TASK BRIEF
Here the job is to transcribe the data verbatim while leaving each picture out.

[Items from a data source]
****************************************

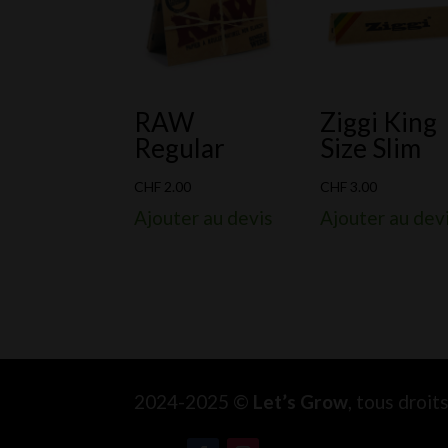
RAW
Ziggi King
Regular
Size Slim
CHF
2.00
CHF
3.00
Ajouter au devis
Ajouter au dev
2024-2025 ©
Let’s Grow
, tous droi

****************************************

RESPONSE
RAW
Ziggi King
Regular
Size Slim
CHF
2.00
CHF
3.00
Ajouter au devis
Ajouter au dev
2024-2025 ©
Let’s Grow
, tous droi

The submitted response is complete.